Start of Block
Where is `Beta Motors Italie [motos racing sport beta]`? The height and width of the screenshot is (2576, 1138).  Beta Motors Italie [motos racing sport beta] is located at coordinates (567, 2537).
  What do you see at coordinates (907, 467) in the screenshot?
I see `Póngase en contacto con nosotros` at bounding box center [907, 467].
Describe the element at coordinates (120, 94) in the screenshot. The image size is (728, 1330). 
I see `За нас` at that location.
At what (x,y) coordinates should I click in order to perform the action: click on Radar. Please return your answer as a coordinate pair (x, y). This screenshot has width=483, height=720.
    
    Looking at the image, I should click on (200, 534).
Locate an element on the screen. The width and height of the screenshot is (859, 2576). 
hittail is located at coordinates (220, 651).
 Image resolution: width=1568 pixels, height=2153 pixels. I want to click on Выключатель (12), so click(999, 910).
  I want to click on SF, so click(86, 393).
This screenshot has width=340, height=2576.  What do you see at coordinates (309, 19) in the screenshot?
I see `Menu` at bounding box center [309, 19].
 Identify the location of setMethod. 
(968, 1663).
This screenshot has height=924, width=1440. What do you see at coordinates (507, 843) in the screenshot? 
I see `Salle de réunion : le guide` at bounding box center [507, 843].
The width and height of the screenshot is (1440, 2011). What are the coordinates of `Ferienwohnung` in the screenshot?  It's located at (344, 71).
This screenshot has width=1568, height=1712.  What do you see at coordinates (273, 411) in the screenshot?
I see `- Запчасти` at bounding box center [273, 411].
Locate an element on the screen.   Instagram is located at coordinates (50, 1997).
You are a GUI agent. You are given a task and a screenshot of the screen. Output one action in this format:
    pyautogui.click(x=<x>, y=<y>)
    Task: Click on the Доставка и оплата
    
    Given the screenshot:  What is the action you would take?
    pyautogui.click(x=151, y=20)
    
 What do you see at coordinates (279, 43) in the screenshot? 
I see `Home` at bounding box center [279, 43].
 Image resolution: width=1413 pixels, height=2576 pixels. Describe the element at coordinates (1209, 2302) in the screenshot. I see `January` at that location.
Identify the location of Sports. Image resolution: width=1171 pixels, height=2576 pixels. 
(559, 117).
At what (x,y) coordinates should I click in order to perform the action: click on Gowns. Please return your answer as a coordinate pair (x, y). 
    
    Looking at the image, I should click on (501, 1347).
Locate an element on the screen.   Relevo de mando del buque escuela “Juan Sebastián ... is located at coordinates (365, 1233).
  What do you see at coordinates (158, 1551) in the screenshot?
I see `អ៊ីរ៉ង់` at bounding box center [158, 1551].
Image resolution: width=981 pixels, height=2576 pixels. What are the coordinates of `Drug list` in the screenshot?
End of Block
**THE PROBLEM**
An exact reproduction of the material above is required.

**EXERCISE OUTPUT**
Where is `Beta Motors Italie [motos racing sport beta]`? The height and width of the screenshot is (2576, 1138).  Beta Motors Italie [motos racing sport beta] is located at coordinates (567, 2537).
  What do you see at coordinates (907, 467) in the screenshot?
I see `Póngase en contacto con nosotros` at bounding box center [907, 467].
Describe the element at coordinates (120, 94) in the screenshot. The image size is (728, 1330). 
I see `За нас` at that location.
At what (x,y) coordinates should I click in order to perform the action: click on Radar. Please return your answer as a coordinate pair (x, y). This screenshot has width=483, height=720.
    
    Looking at the image, I should click on (200, 534).
Locate an element on the screen. The width and height of the screenshot is (859, 2576). 
hittail is located at coordinates (220, 651).
 Image resolution: width=1568 pixels, height=2153 pixels. I want to click on Выключатель (12), so click(999, 910).
  I want to click on SF, so click(86, 393).
This screenshot has width=340, height=2576.  What do you see at coordinates (309, 19) in the screenshot?
I see `Menu` at bounding box center [309, 19].
 Identify the location of setMethod. 
(968, 1663).
This screenshot has height=924, width=1440. What do you see at coordinates (507, 843) in the screenshot? 
I see `Salle de réunion : le guide` at bounding box center [507, 843].
The width and height of the screenshot is (1440, 2011). What are the coordinates of `Ferienwohnung` in the screenshot?  It's located at (344, 71).
This screenshot has width=1568, height=1712.  What do you see at coordinates (273, 411) in the screenshot?
I see `- Запчасти` at bounding box center [273, 411].
Locate an element on the screen.   Instagram is located at coordinates (50, 1997).
You are a GUI agent. You are given a task and a screenshot of the screen. Output one action in this format:
    pyautogui.click(x=<x>, y=<y>)
    Task: Click on the Доставка и оплата
    
    Given the screenshot:  What is the action you would take?
    pyautogui.click(x=151, y=20)
    
 What do you see at coordinates (279, 43) in the screenshot? 
I see `Home` at bounding box center [279, 43].
 Image resolution: width=1413 pixels, height=2576 pixels. Describe the element at coordinates (1209, 2302) in the screenshot. I see `January` at that location.
Identify the location of Sports. Image resolution: width=1171 pixels, height=2576 pixels. 
(559, 117).
At what (x,y) coordinates should I click in order to perform the action: click on Gowns. Please return your answer as a coordinate pair (x, y). 
    
    Looking at the image, I should click on (501, 1347).
Locate an element on the screen.   Relevo de mando del buque escuela “Juan Sebastián ... is located at coordinates (365, 1233).
  What do you see at coordinates (158, 1551) in the screenshot?
I see `អ៊ីរ៉ង់` at bounding box center [158, 1551].
Image resolution: width=981 pixels, height=2576 pixels. What are the coordinates of `Drug list` in the screenshot?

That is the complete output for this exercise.